Saved entries:
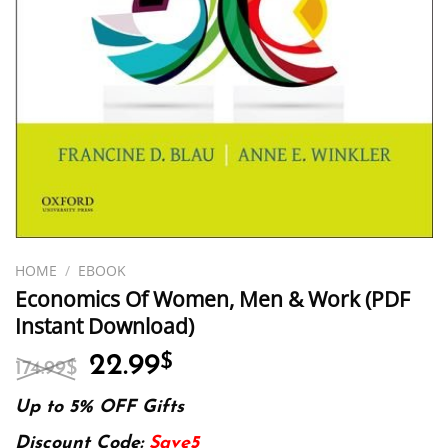
HOME
/
EBOOK
Economics Of Women, Men & Work (PDF
Instant Download)
Original
Current
22.99
$
174.99
$
price
price
was:
is:
Up to 5% OFF Gifts
174.99$.
22.99$.
Discount Code:
Save5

- Exercise brief -
Reproduce the records in full and leave the images behind.

- Output for this task -
HOME
/
EBOOK
Economics Of Women, Men & Work (PDF
Instant Download)
Original
Current
22.99
$
174.99
$
price
price
was:
is:
Up to 5% OFF Gifts
174.99$.
22.99$.
Discount Code:
Save5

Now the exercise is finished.